Angela Dunning, an attorney for Blurb, the self-publishing site that published Slater’s book, argued that PETA, not Naruto the monkey, would benefit from the work because, well, he is a monkey and they are an organization run by humans.
But it did not matter, because Slater lost. In this case, a selfie was used as a way to decide that animals have the same copyrights as humans, which could set an interesting precedent for any self-respecting dog that wants to selfie.

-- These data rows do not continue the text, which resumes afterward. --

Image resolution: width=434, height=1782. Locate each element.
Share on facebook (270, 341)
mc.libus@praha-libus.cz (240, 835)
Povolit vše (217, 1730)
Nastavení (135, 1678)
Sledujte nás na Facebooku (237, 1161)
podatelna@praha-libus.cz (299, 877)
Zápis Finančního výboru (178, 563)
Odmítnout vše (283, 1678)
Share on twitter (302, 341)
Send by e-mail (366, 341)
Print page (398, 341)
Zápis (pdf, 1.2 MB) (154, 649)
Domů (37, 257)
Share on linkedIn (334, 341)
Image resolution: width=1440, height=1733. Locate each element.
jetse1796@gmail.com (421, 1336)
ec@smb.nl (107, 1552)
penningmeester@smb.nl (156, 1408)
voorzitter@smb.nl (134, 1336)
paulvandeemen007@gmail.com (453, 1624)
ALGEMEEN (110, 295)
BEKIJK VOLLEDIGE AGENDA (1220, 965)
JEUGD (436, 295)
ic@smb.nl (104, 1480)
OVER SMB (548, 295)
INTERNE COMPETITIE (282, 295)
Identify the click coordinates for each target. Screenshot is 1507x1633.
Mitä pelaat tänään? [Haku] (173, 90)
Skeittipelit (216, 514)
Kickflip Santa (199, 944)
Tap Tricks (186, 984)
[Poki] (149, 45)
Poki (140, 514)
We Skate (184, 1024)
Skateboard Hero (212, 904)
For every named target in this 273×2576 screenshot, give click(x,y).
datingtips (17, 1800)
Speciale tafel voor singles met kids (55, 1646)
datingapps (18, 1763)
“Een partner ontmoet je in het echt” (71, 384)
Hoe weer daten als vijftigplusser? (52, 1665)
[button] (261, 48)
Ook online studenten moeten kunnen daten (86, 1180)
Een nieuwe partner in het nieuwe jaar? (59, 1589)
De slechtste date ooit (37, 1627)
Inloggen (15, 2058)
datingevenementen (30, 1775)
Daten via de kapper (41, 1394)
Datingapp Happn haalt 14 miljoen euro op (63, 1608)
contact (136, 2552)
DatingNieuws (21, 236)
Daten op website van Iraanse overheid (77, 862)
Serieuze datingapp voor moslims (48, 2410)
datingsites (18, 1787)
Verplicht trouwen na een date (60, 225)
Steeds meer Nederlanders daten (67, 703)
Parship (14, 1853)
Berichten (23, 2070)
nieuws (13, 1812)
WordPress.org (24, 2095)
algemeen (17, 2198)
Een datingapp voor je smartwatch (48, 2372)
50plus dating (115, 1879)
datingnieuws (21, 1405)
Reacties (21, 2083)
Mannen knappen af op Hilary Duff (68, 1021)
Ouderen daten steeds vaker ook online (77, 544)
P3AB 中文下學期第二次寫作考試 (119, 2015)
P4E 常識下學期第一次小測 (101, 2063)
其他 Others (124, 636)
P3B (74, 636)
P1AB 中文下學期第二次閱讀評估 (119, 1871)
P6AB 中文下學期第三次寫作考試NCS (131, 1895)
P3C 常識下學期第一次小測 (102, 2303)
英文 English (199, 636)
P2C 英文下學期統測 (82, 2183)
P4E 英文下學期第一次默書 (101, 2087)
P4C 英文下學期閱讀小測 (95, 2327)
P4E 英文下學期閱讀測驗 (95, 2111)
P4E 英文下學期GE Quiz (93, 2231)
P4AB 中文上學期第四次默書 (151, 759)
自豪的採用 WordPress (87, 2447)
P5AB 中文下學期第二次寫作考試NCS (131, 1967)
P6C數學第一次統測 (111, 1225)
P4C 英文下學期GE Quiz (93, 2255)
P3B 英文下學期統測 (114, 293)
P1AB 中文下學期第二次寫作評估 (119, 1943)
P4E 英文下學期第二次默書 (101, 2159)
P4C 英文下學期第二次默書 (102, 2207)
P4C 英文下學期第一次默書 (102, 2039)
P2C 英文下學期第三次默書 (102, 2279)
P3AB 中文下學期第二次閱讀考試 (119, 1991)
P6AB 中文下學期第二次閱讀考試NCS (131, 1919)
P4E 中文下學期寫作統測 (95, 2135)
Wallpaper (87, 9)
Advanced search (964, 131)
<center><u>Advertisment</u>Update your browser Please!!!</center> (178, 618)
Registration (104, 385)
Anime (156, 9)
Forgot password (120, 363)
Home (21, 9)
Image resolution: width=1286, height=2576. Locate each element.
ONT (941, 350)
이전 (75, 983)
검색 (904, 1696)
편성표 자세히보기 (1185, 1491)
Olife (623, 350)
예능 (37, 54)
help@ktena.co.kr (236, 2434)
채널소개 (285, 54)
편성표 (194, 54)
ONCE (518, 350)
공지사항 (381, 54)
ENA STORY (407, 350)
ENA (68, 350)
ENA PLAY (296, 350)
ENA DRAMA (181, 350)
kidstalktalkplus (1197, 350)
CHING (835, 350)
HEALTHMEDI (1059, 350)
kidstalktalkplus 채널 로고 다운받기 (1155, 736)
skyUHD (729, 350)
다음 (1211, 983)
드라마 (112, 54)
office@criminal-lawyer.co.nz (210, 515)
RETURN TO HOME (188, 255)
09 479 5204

As Jeffrey S. Kerr, Esq, writes for Alternet, this case could also serve as a harbinger of the versatile ways that PETA as an organization can fight on behalf of animal rights:
“While PETA’s monkey selfie lawsuit focused on one primate, Naruto, its aim is now more far-reaching. As long-held traditions and notions fall by the wayside—animal circuses, for example, are being relegated to the dustbin of history—there’s no doubt that granting animals fundamental rights is the next step in our cultural and ethical evolution.”
Selfie copyright is a key issue discussed in chapter 3 of my forthcoming book, The Selfie Generation. As I write in the introduction:
“Copyright means almost nothing on the Internet, where remix culture rules, fair use sometimes works, and social media sites take little to no responsibility for the content that is posted and instead require users give the network a limited license of their own content.”
Yet in this case, selfie copyright shifted because of a case brought against a photographer by an outside organization. In other words, thanks to some random selfies shot by a monkey in Indonesia, an endangered species will have a bit more funding, albeit at the expense of a random freelance photographer.